- TASK INSTRUCTIONS -
The answer must be exactly the lines from the one containing "Ja, ich stimme zu! (737, 505)" through the end of the material, with both ends kept and no other lines.
<<<<
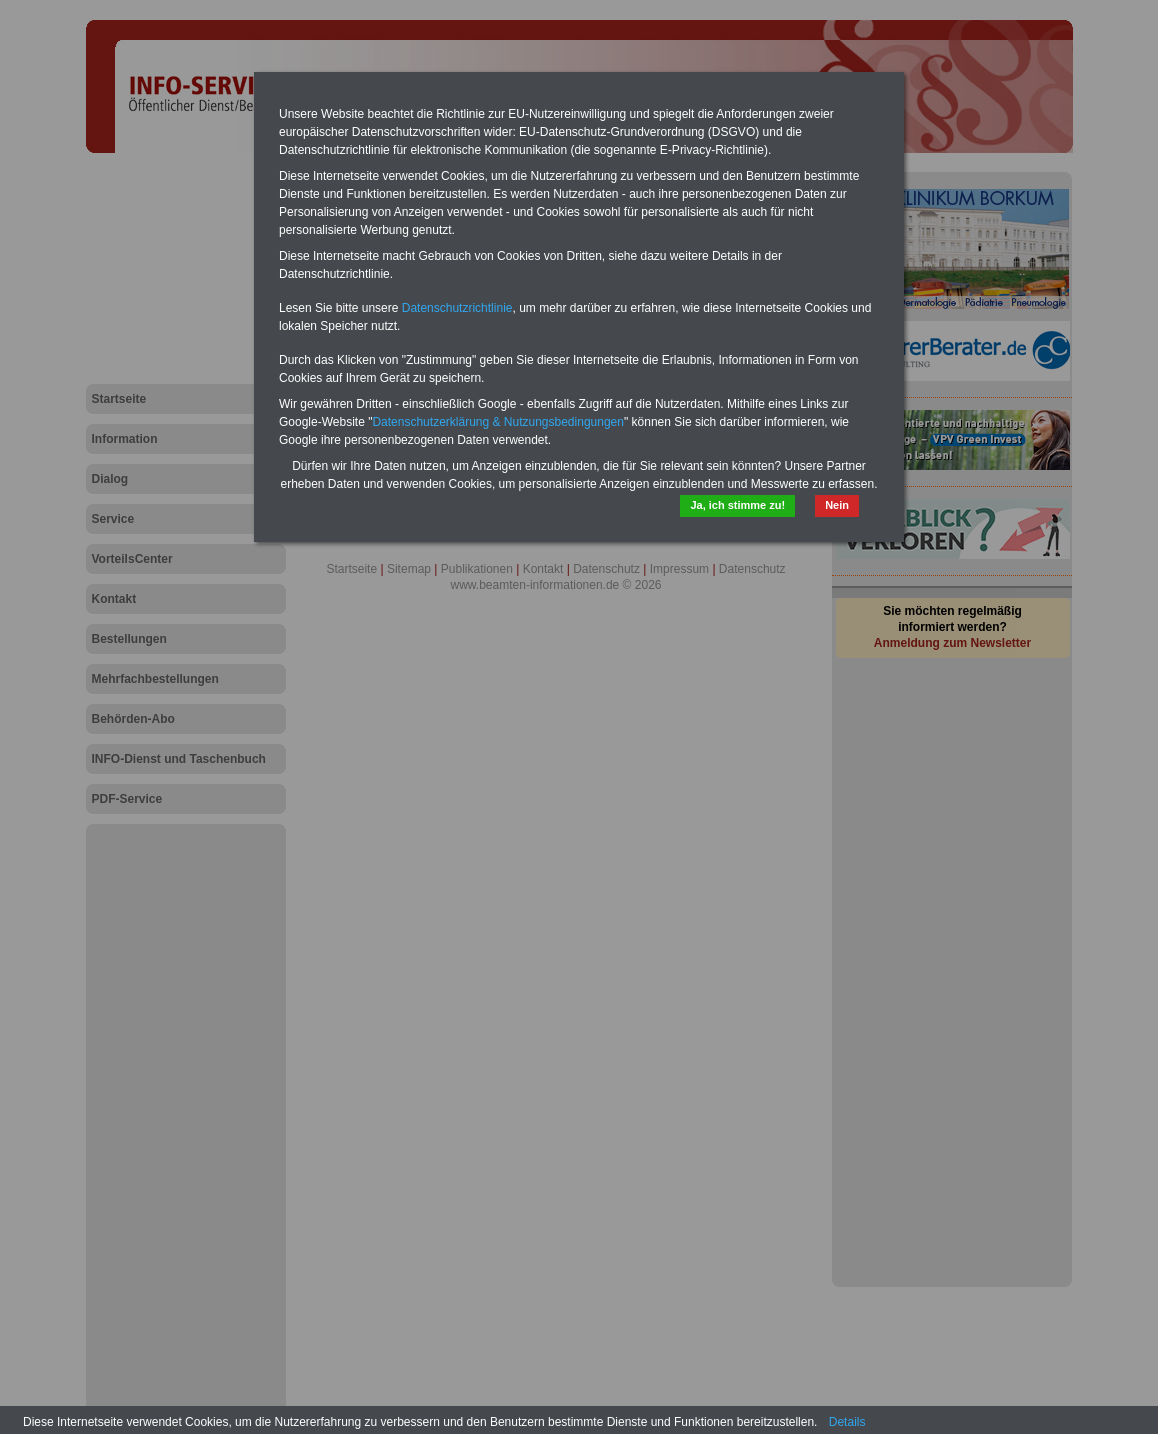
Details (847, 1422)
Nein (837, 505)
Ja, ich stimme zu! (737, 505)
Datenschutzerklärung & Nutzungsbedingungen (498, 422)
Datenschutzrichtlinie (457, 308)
>>>>
- SOLUTION TO THIS PROBLEM -
Ja, ich stimme zu! (737, 505)
Datenschutzerklärung & Nutzungsbedingungen (498, 422)
Datenschutzrichtlinie (457, 308)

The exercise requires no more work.